As the World Cup kicks off in Moscow lets compare how football is run and how international law is applied.
“Everything I know about morality and the obligations of men, I owe it to football,” Albert Camus famously wrote, and perhaps he was onto something.
As the World Cup kicks off in Russia there are surely lessons to be gleaned from the beautiful game. From the sublime fluidity of Brazil’s team-goal against Italy in 1970 to the ridiculous mendacity of Maradona’s Hand of God in 1986: from the pathos of Gascoigne’s tears at Italia ’90 to the mindless violence of Zidane’s head-butt in 2006, mankind could do worse than use football to reflect on our individual and collective responsibilities to one another.
Football teaches us about team work and camaraderie, about courage and fair play, but most importantly, it teaches us that some things are more important than winning.
Indeed the lessons of football extend beyond our individual and collective behaviour and—at the risk of stretching an analogy way too far—I invite you to imagine that the world is like a football stadium.
Just as FIFA sets the rules of the game on the pitch, so countries, through organisations such as the United Nations, have set out the rules of the game on the world stage.
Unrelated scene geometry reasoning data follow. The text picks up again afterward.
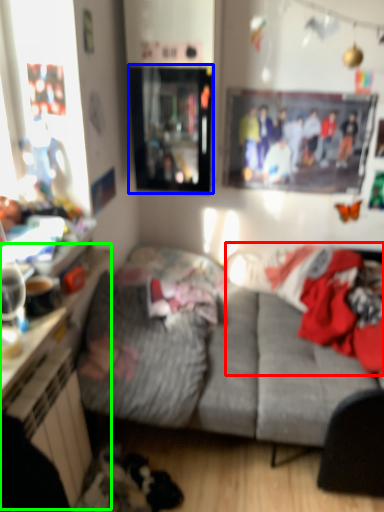 Question: Which object is positioned closest to laundry (highlighted by a red box)? Select from window screen (highlighted by a blue box) and dresser (highlighted by a green box).

Choices:
 (A) window screen
 (B) dresser

Answer: (A) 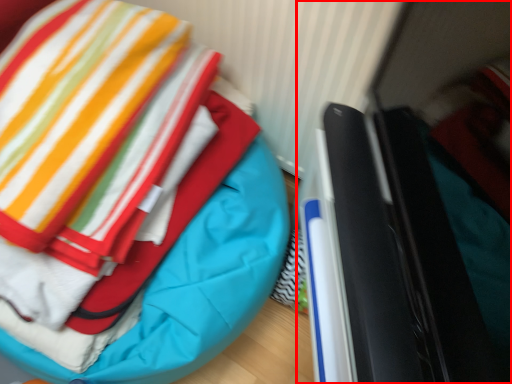 Question: Observing the image, what is the correct spatial positioning of laptop (annotated by the red box) in reference to bean bag chair?

Choices:
 (A) left
 (B) right

Answer: (B) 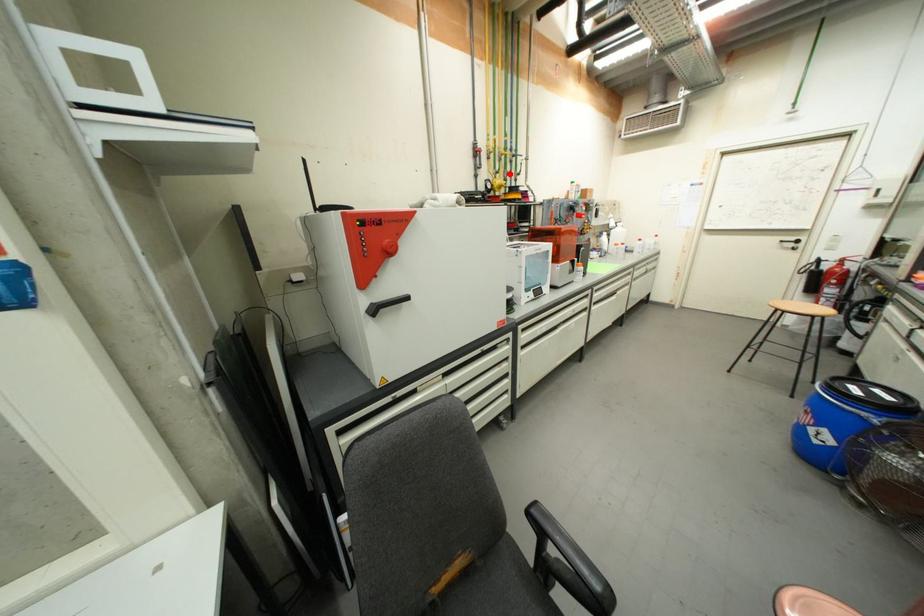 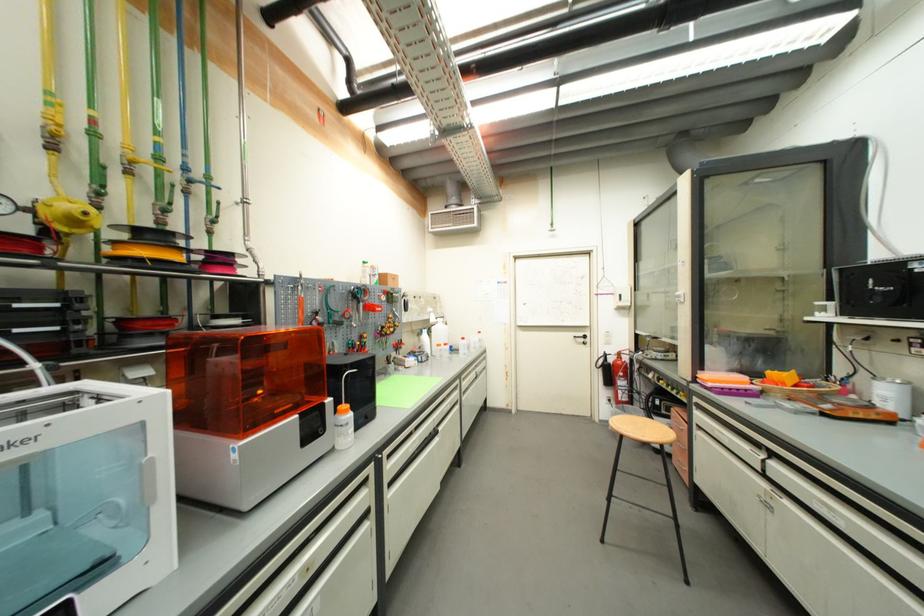 Question: I am providing you with two images of the same scene from different viewpoints. In image1, a red point is highlighted. Considering the same 3D point in image2, which of the following is correct?

Choices:
 (A) It is closer
 (B) It is farther

Answer: (B) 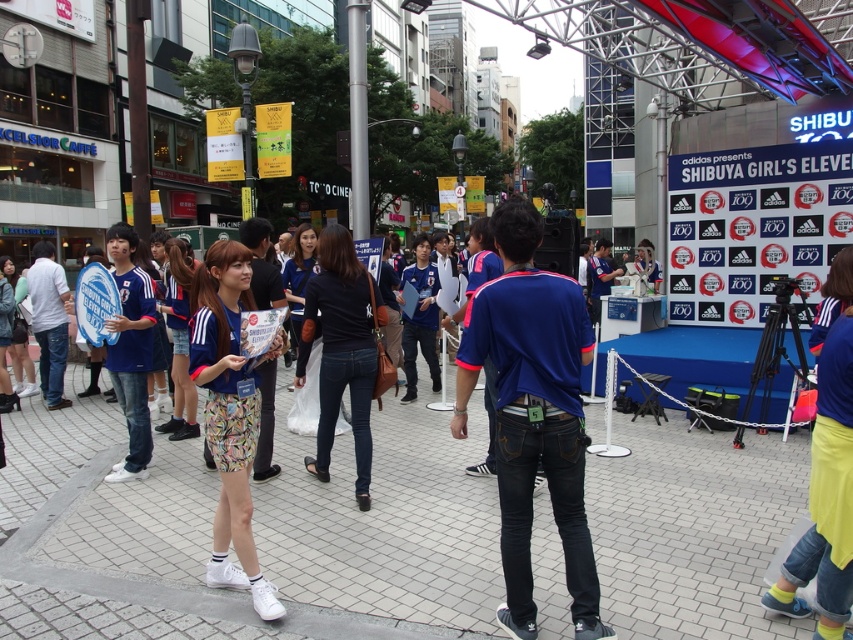 Looking at this image, you are a photographer trying to capture the Shibuya Girl in the center of the scene. You notice that the blue denim jeans at center are exactly at point (532, 413). If you want to focus on the jeans, which point should you aim your camera at?

The blue denim jeans at center are located exactly at point (532, 413), so you should aim your camera at that point to focus on them.

You are a photographer trying to capture a clear shot of the white tile pavement at center and the dark blue denim jeans at center in the Shibuya street scene. Based on their positions, which object is closer to the camera?

The white tile pavement at center is shorter than dark blue denim jeans at center, so the white tile pavement at center is closer to the camera.

You are a street performer planning to set up a small stage in the middle of the scene. The stage requires a flat surface that is larger than the dark blue denim jeans at center. Is the white tile pavement at center suitable for your stage? Please explain your reasoning.

The white tile pavement at center has a smaller size compared to the dark blue denim jeans at center. Since the stage requires a surface larger than the jeans, the pavement is not suitable because it is smaller in size. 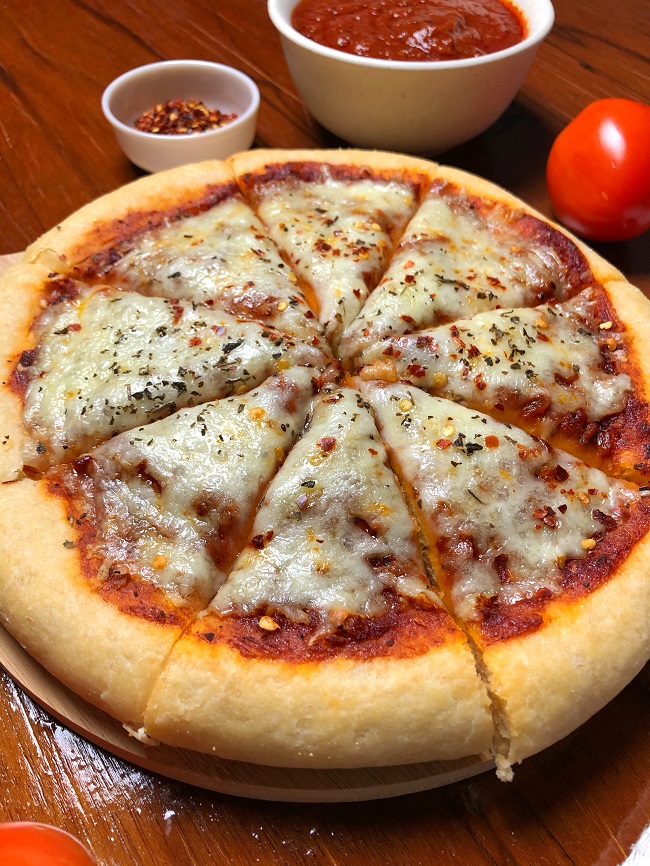 You are a GUI agent. You are given a task and a screenshot of the screen. Output one action in this format:
    pyautogui.click(x=<x>, y=<y>)
    Task: Click on the crumb
    Image resolution: width=650 pixels, height=866 pixels.
    Given the screenshot: What is the action you would take?
    pyautogui.click(x=161, y=808), pyautogui.click(x=263, y=830), pyautogui.click(x=313, y=843), pyautogui.click(x=285, y=842), pyautogui.click(x=322, y=825), pyautogui.click(x=127, y=803) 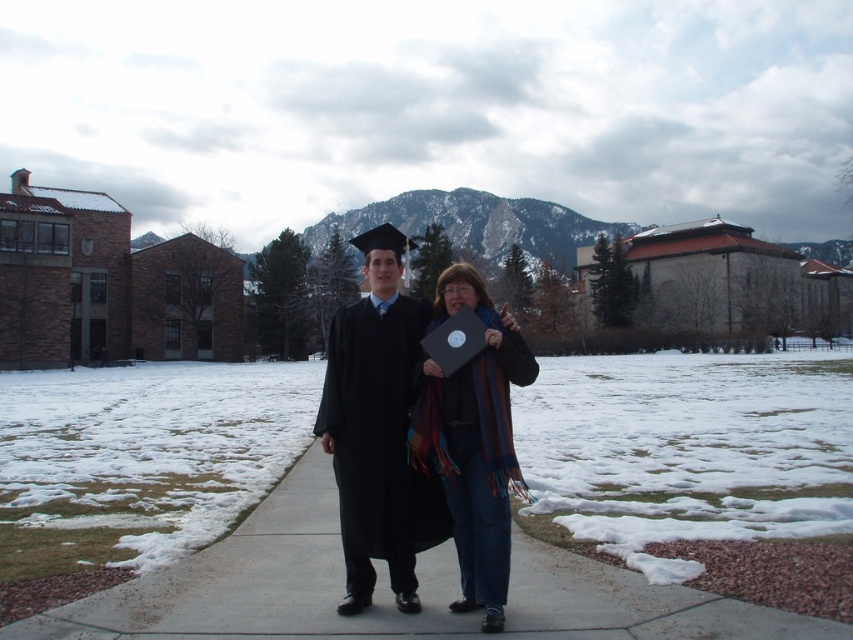 Is concrete at center bigger than blue striped scarf at center?

Incorrect, concrete at center is not larger than blue striped scarf at center.

Locate an element on the screen. concrete at center is located at coordinates (387, 588).

Is black matte graduation gown at center thinner than blue striped scarf at center?

Correct, black matte graduation gown at center's width is less than blue striped scarf at center's.

Who is more forward, (357,369) or (485,516)?

Point (485,516) is more forward.

Is point (347, 321) more distant than point (469, 360)?

Yes, it is.

Locate an element on the screen. black matte graduation gown at center is located at coordinates (378, 442).

Between concrete at center and matte black graduation gown at center, which one appears on the right side from the viewer's perspective?

Positioned to the right is concrete at center.

Between concrete at center and matte black graduation gown at center, which one is positioned higher?

matte black graduation gown at center is higher up.

Who is more distant from viewer, (534, 602) or (339, 312)?

Positioned behind is point (339, 312).

Locate an element on the screen. concrete at center is located at coordinates (387, 588). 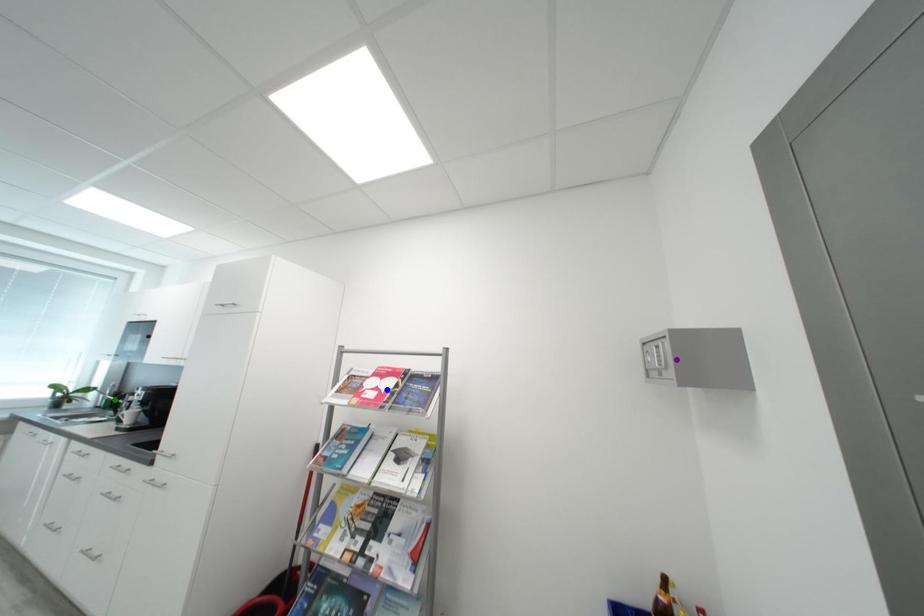 Order these from farthest to nearest:
green point
blue point
purple point

green point < blue point < purple point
Through documents such as the Universal Declaration of Human Rights that marks its 70 anniversary this year, we have created a framework of international law designed to promote and protect our rights.
Human rights are about respect, fairness, justice and equality. Just as footballers should be free to express themselves on the football pitch, so all people should have the right to express their views and practice their religion. In the same way that footballers should be able to move around the pitch so long as the don’t stray off-side, so people should enjoy have freedom of assembly.
Just as footballers should not be shown the red card for no reason, so no one should be not be arbitrarily arrested, abuse or detained without a fair trial.
Like the rules of football, human rights are well established and internationally agreed. In the same way that football teams are required to respect the rules of the game, so nations are expected to uphold international human rights laws. Just as referees are there to ensure that the rules of the game are not broken, so organisations such as Amnesty International, are there to blow the whistle on countries that violate human rights.
If there is a breach, bodies such as the UN Security Council and the International Criminal Court are there to ensure there is no impunity.
In the same way that video technology is now being used to help football referees, so sophisticated digital tools are helping human rights organisations to identify rights abuses and end impunity.
The ubiquity of mobile phones and increased access to the Internet has facilitated sharing videos or images that can serve as evidence of war crimes, violations of human rights and abuse. In addition, satellite technology helps expose crimes in isolated places which might have remained hidden in the past.
Amid the seemingly unrelenting tide of horror that fills our headlines it is legitimate to ask why so many countries refuse to play by the rules. Imagine the chaos in Russia if one team ignored the rules of the game and were allowed to get away with it. Other teams would be encouraged to do the same. Players would be handling the ball and fouling each other all over the pitch, ignoring the whistles of the referee and the incandescent rage of the crowd.
Some government leaders have attempted to justify human rights violations with talk of national security and the need to keep their citizens safe. But the truth is, there can be no genuine security without human rights.
Other leaders, including the likes of presidents Trump, Sisi, Duterte, Maduro, Putin, and Xi, do not even attempt to justify undermining the rights of their citizens. This cannot be allowed to go on.
It is time for collective action. It will take commitment, vision and cooperation but it is important to recognise that we are not powerless. A football team at the World Cup that egregiously and repeatedly breaches the FIFA’s rules would face fines, points deductions or even suspension.
In the same way, it is time for the world to come together and to show abusing governments the red card.